Easy DIY band-aids would be installing low-flow shower heads (or an in-line shower volume control valves by the shower heads), since lowering the gallons per minute extends the amount of time it takes for the hottest water to be depleted. A lot of old-school gusher shower heads run 4 gpm or more @ 80psi, and are still over 3 gpm @ 30 psi. There are some pretty good
1.5-2 gpm shower heads out there, if simply throttling back the flow with a volume control valve isn't satisfactory. It may be worth
bucket-testing the flow rate of the existing shower heads as a sanity check before making a showerhead swap, but
a control valve can reduce the flow at any shower head.

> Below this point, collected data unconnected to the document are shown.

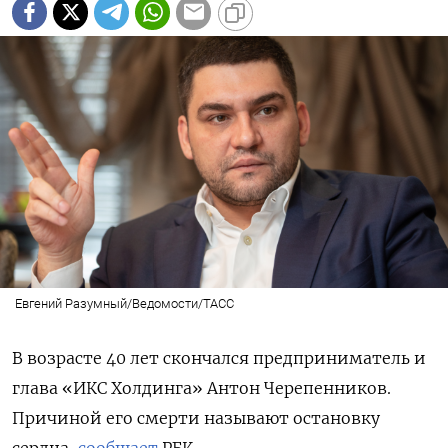
Евгений Разумный/Ведомости/ТАСС
В возрасте 40 лет скончался предприниматель и
глава «ИКС Холдинга» Антон Черепенников.
Причиной его смерти называют остановку
сердца,
сообщает
РБК.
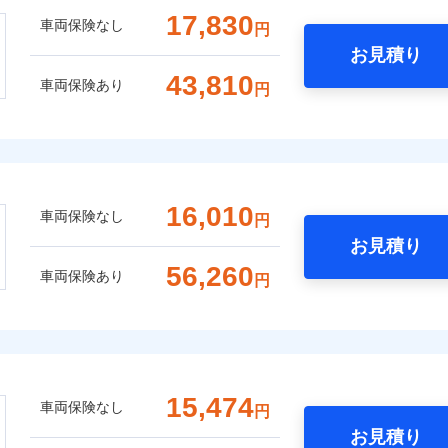
17,830
車両保険なし
円
お見積り
43,810
車両保険あり
円
16,010
車両保険なし
円
お見積り
56,260
車両保険あり
円
15,474
車両保険なし
円
お見積り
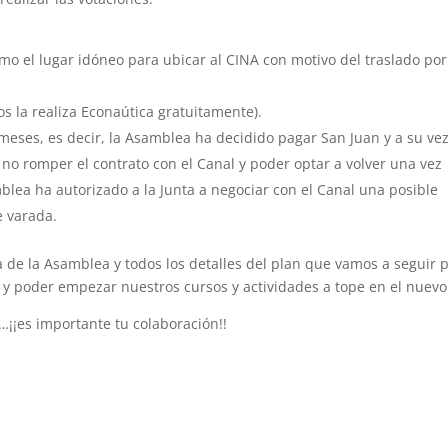
o el lugar idóneo para ubicar al CINA con motivo del traslado por
os la realiza Econaútica gratuitamente).
meses, es decir, la Asamblea ha decidido pagar San Juan y a su ve
no romper el contrato con el Canal y poder optar a volver una vez
lea ha autorizado a la Junta a negociar con el Canal una posible
e varada.
 de la Asamblea y todos los detalles del plan que vamos a seguir 
 y poder empezar nuestros cursos y actividades a tope en el nuevo
…¡¡es importante tu colaboración!!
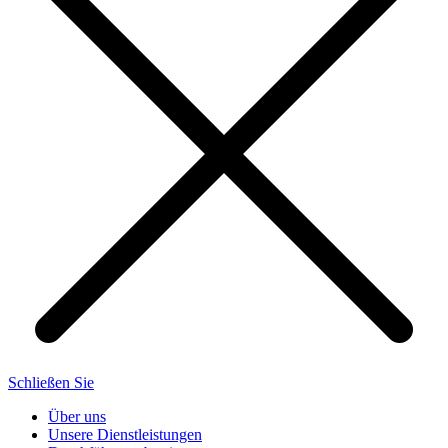
Schließen Sie
Über uns
Unsere Dienstleistungen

If there is a thermostatic mixing valve or tempering valve between the water heater and hot water distribution plumbing (now required by code in new construction, and whenever a water heater is replaced), you can crank the storage temperature of the tank higher, which will give it a higher heat storage capacity but also higher standby losses-which is still probably going to be OK for most electric water heaters, which have fairly low standby losses. If the hot water distribution plumbing isn't already insulated, insulating it with R3 or higher foam pipe insulation everywhere, including the first 5 feet or so of cold-water connected pipe, and the temperature & pressure relief outflow pipe for good measure.
If there isn't a thermostatic mixing valve or tempering valve in place, raising the temperature of the hot water is a hazard. Installing a thermostatic mixing valve is do-able as a DIY for handy people, but if your space is really cramped it could be a real PITA project to take on.